Autopsia Laura Ziliani: “È stata soffocata e seppellita”

Confermate le ipotesi iniziali: la vigilessa di Temù è stata uccisa dalle figlie e da Mirto Milani, nato e cresciuto tra Calolziocorte e Olginate

Sono state confermate le ipotesi formulate inizialmente: non si è tolta la vita e non è deceduta per cause naturali, Laura Ziliani; è stata uccisa e poi seppellita. È la conclusione contenuta nella relazione definitiva sull'autopsia depositata al pubblico ministero Caty Bressanelli dal direttore della Medicina legale degli Spedali civili di Brescia, il professor Andrea Verzeletti. La vigilessa di Temù, scomparsa nel nulla lo scorso 8 maggio, era stata rinvenuta senza vita tre mesi dopo, l'8 agosto, tra la vegetazione vicino al fiume Oglio nel paese dell'Alta Vallecamonica. Dal 24 settembre sono in carcere, con l'accusa di omicidio e occultamento di cadavere, due figlie della vittima, Paola e Silvia Zani, e Mirto Milani, il fidanzato della maggiore. 

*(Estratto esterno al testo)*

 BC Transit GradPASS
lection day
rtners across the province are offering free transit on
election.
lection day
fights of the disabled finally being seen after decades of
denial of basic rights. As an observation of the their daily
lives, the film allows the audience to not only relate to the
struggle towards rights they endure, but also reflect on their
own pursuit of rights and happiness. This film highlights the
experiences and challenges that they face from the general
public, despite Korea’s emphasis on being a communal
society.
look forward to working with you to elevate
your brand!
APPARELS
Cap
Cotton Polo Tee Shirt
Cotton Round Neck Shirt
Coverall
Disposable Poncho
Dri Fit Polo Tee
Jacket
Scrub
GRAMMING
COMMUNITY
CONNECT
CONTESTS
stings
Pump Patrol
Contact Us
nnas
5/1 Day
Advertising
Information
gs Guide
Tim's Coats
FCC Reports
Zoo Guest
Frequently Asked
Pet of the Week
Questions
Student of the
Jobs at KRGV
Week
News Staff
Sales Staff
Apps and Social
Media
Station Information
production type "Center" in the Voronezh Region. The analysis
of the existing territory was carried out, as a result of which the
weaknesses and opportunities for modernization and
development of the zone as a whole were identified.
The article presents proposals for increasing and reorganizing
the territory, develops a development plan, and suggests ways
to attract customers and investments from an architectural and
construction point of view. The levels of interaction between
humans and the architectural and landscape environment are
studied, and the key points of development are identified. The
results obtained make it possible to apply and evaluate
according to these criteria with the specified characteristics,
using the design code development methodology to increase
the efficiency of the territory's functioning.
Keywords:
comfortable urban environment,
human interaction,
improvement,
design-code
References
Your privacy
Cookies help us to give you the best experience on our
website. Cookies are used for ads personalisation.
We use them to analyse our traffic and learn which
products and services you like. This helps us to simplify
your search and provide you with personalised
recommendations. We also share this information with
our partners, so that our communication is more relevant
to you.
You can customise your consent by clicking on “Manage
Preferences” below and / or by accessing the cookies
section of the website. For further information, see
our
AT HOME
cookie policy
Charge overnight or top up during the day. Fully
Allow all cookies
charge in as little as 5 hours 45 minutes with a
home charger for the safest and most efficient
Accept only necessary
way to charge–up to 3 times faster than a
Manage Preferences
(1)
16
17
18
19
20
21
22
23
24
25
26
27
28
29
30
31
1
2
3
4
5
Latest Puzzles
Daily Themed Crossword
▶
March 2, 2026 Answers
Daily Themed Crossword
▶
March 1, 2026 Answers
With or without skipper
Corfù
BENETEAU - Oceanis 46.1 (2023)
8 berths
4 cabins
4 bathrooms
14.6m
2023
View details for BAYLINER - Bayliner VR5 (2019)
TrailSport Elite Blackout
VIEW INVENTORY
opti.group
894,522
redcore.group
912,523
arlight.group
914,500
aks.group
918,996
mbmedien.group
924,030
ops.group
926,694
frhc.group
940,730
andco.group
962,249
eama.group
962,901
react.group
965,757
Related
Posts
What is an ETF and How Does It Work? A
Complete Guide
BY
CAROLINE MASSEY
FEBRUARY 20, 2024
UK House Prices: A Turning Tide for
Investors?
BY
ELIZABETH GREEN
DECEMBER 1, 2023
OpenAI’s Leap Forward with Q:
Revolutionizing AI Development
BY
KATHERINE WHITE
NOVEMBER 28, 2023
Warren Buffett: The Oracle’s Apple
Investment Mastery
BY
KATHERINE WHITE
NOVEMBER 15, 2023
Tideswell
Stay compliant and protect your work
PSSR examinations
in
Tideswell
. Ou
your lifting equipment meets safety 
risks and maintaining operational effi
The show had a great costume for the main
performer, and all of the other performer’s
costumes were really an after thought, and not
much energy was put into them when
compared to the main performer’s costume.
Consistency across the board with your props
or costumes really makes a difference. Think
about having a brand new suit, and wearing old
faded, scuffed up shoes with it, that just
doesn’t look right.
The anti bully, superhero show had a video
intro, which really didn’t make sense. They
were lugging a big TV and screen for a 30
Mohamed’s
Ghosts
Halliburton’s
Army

Secondo la documentazione fornita dai medici, la donna sarebbe stata prima stordita con degli ansiolitici e poi soffocata in modo non violento, quando ormai non era più in grado di reagire. Non sarebbe stato quindi il mix di farmaci ad uccidere Laura Ziliani, nonostante la quantità di ansiolitici fosse "estesa alla maggior parte degli organi". Vista l'assenza di segni di violenza e fratture, l'ipotesi soffocamento è ritenuta la più probabile. Ulteriori analisi hanno confermato che il corpo è stato seppellito dopo l'omicidio: nonostante fossero passati 90 giorni, il cadavere è stato rinvenuto in buone condizioni, a parte il viso, ormai irriconoscibile.

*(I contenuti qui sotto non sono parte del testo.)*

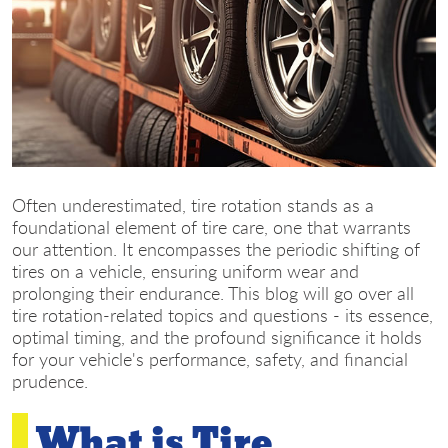
Often underestimated, tire rotation stands as a
foundational element of tire care, one that warrants
our attention. It encompasses the periodic shifting of
tires on a vehicle, ensuring uniform wear and
prolonging their endurance. This blog will go over all
tire rotation-related topics and questions - its essence,
optimal timing, and the profound significance it holds
for your vehicle's performance, safety, and financial
prudence.
What is Tire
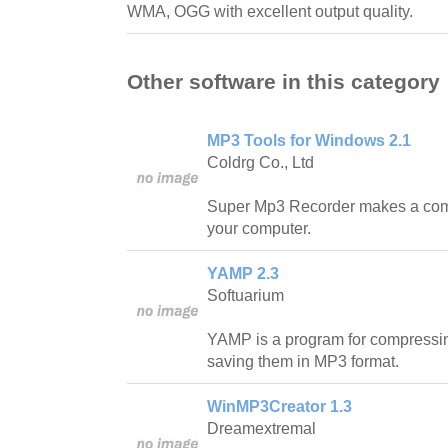
WMA, OGG with excellent output quality.
Other software in this category
MP3 Tools for Windows 2.1
Coldrg Co., Ltd
Super Mp3 Recorder makes a comp
your computer.
YAMP 2.3
Softuarium
YAMP is a program for compressi
saving them in MP3 format.
WinMP3Creator 1.3
Dreamextremal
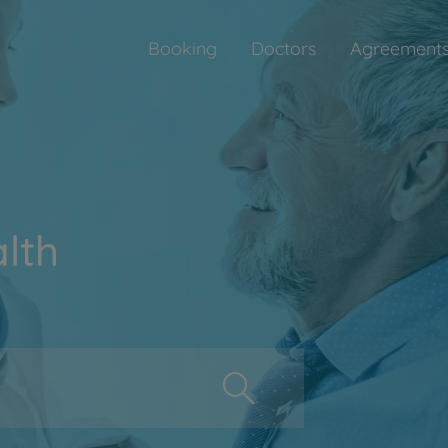
Booking
Doctors
Agreement
lth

L'accusa per Mirto Milani, fidanzato lecchese

Paola e Silvia Zani, le due figlie di Laura Ziliani indagate per la morte della vigilessa si trovano in carcere da settembre. Insieme a loro, c'è anche il fidanzato di Silvia, Mirto Milani, lecchese nato e cresciuto tra Calolziocorte e Olginate: per i tre l'accusa è di omicidio e occultamento di cadavere. Secondo quanto contenuto nell'ordinanza, il trio avrebbe agito con l'intento di impossessarsi dell'eredità della madre. Dopo il deposito della relazione finale, i famigliari della donna aspettano di poter avere la salma così da celebrare il funerale.